Droit de retrait possible en cas de danger grave et imminent pour sa vie ou sa santé
Le salarié a le droit de se retirer de son poste de travail s’il estime qu’il encourt un « danger grave et imminent » pour sa santé et celle des autres travailleurs, selon l’article L4131-1 du Code du travail. Pour exercer son droit de retrait, il n’a pas besoin d’être autorisé par son employeur.
Selon l’INRS, aucune indication de température maximale au-delà de laquelle il serait dangereux ou interdit de travailler n’est donnée dans le Code du travail. Toutefois, la chaleur peut constituer un risque pour les salariés au-delà de 30 °C pour une activité sédentaire et de 28 °C pour un travail nécessitant une activité physique. Des températures qui sont largement dépassées durant cet épisode et qui pourraient l’être de plus en plus souvent à l’avenir, au fur et à mesure des manifestations de l’aggravation du dérèglement climatique.
Enfin, les lieux de travail doivent être équipés d’un matériel de premier secours, adapté aux risques et facilement accessible.

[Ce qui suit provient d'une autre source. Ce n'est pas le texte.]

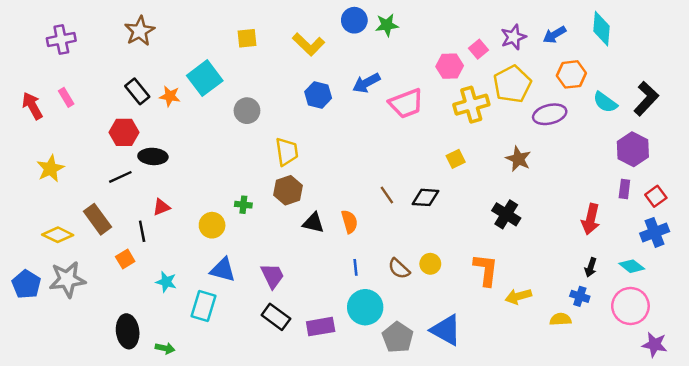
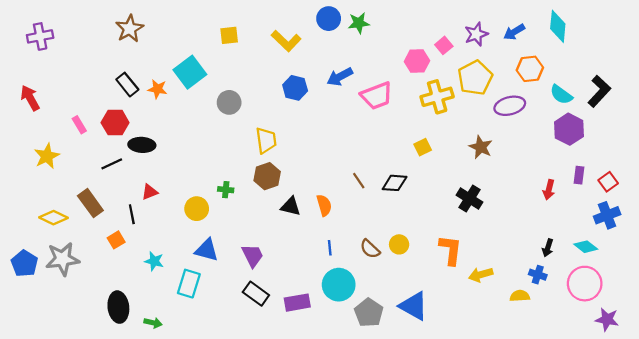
purple cross: (61, 39) -> (40, 36), moved
pink rectangle: (66, 97) -> (79, 125), moved
purple hexagon: (633, 149) -> (569, 129), moved
red arrow: (591, 219) -> (549, 190), moved, size x0.7

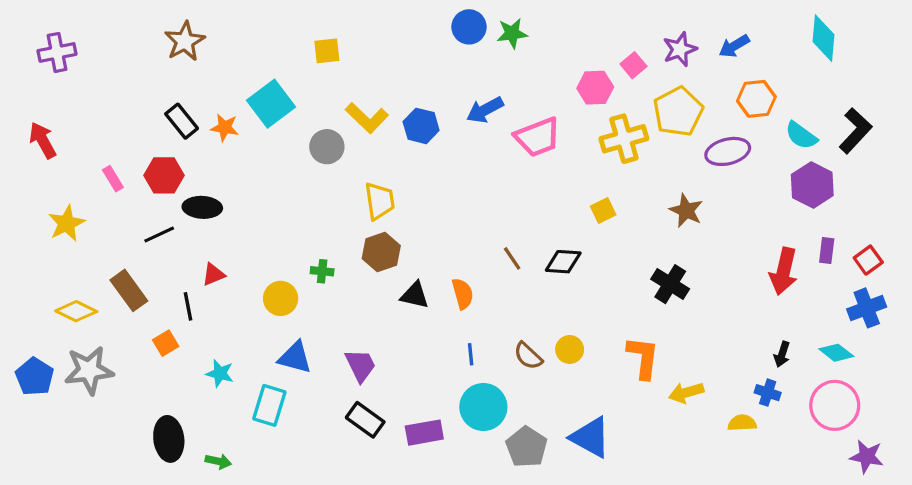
cyan diamond: (558, 26) -> (824, 38), moved
yellow L-shape: (286, 41) -> (367, 118), moved
red arrow: (549, 190) -> (784, 271), size x1.6

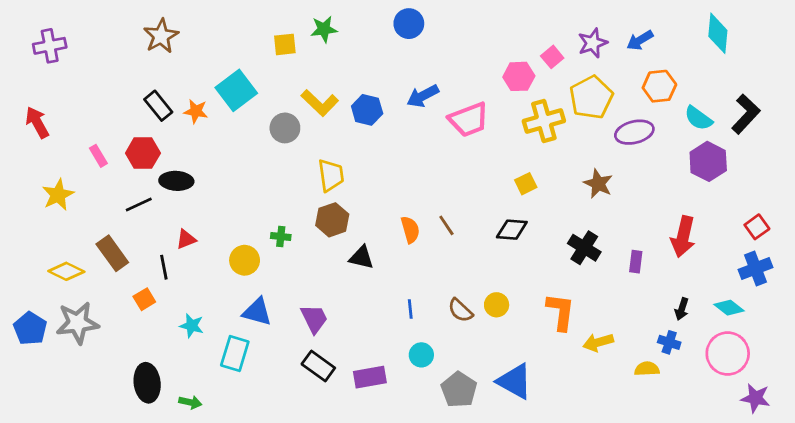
green star: (512, 33) -> (324, 29), moved
purple rectangle: (827, 250) -> (636, 262), moved
black diamond: (563, 262) -> (512, 230), moved
orange semicircle: (463, 294) -> (410, 230), moved
cyan circle: (483, 407) -> (421, 355), size x0.6

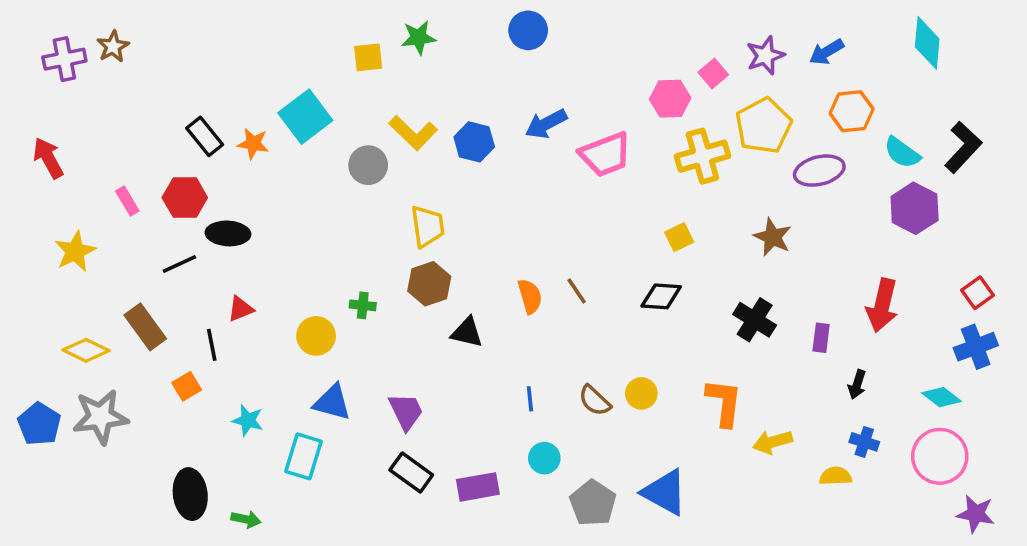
brown star: (161, 36) -> (113, 47), moved, size x0.7
black arrow: (682, 309) -> (857, 384), moved

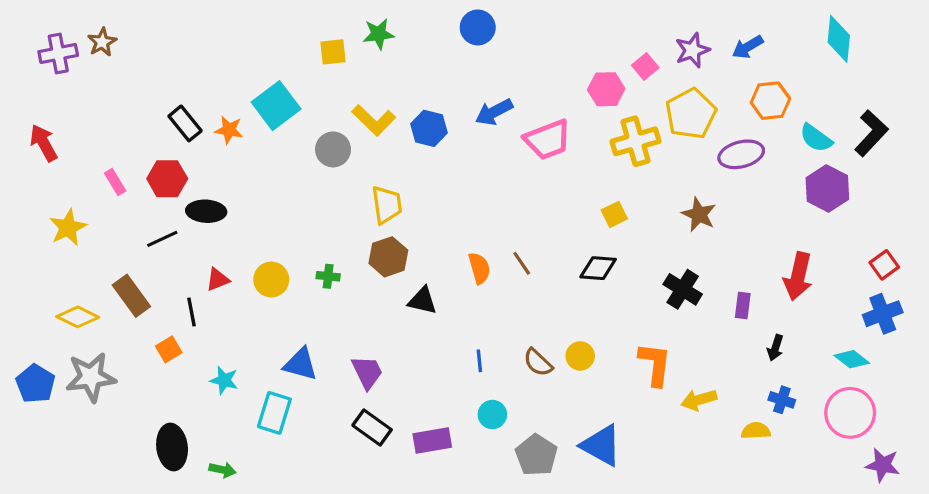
yellow circle: (316, 336) -> (271, 280), moved

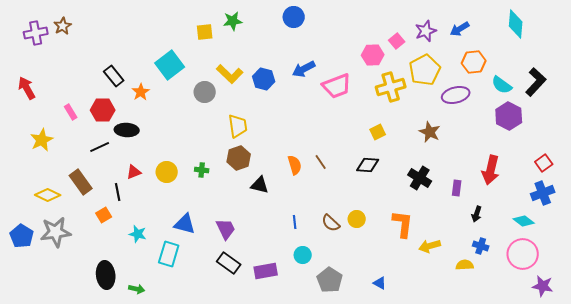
orange star: (229, 130) -> (141, 92), moved, turned 30
blue triangle: (601, 445) -> (380, 283), moved, size x0.5

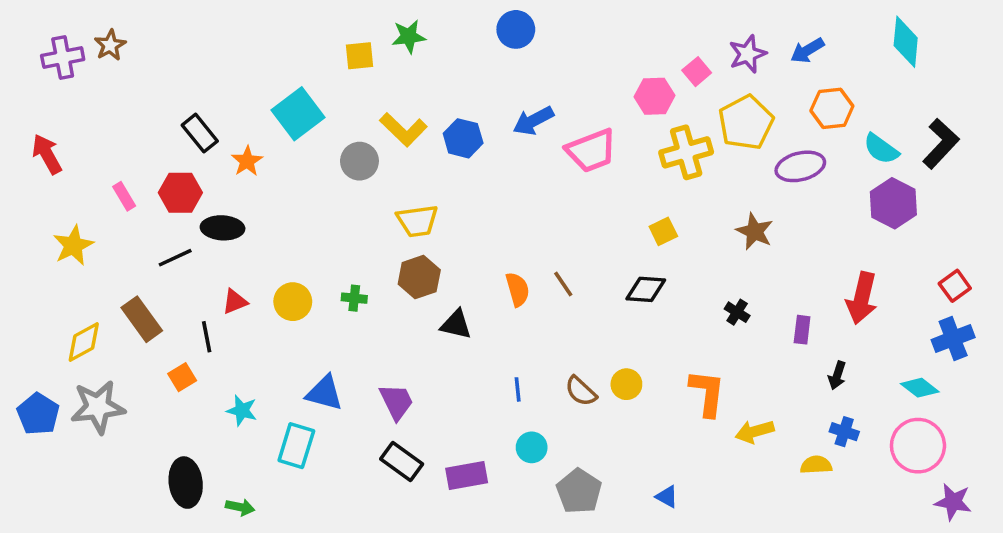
yellow trapezoid: (238, 126) -> (417, 221), turned 90
black cross: (420, 178) -> (737, 312), size x0.6
yellow diamond: (48, 195) -> (84, 342), turned -55

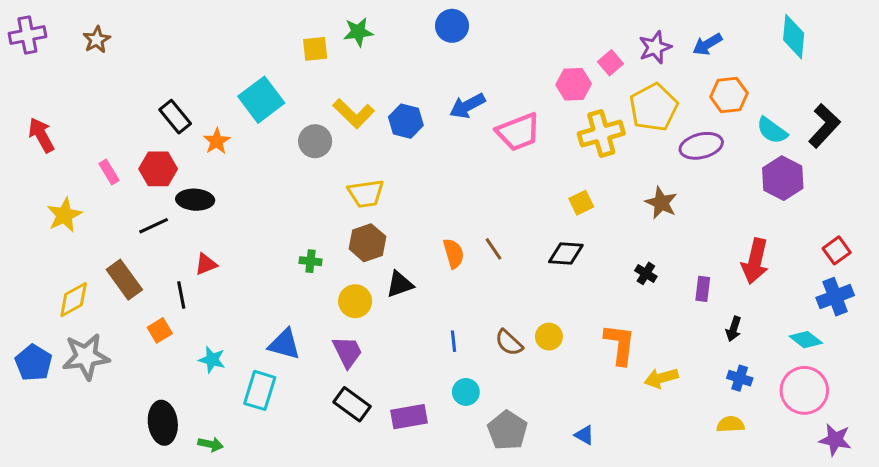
purple cross: (63, 58) -> (27, 35), moved
yellow circle: (293, 302) -> (355, 301), moved
black triangle: (456, 324) -> (400, 284), turned -32
yellow semicircle: (816, 465) -> (730, 424), moved

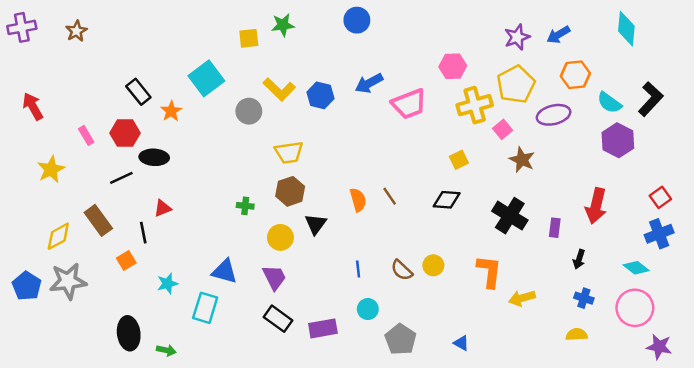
pink square: (610, 63) -> (503, 129), moved
black cross: (646, 273) -> (510, 216), size x2.0
black triangle: (400, 284) -> (316, 224), turned -35
cyan star: (212, 360) -> (168, 284), turned -30

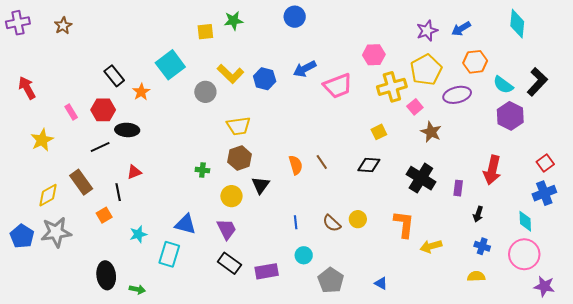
cyan diamond: (636, 268) -> (525, 221), turned 50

La présence d’un salarié formé au secourisme est obligatoire dans deux cas :
-dans chaque atelier où sont accomplis des travaux dangereux ;
-sur chaque chantier employant 20 travailleurs au moins pendant plus de 15 jours où sont réalisés des travaux dangereux ( C. trav., art. R. 4224-14 et s.).
En dehors de ces deux cas, il demeure néanmoins recommandé de disposer de salariés aptes à pouvoir apporter les premiers secours à une victime d’accident du travail, voire de malaise et ce, quels que soient les risques ou l’effectif de l’entreprise.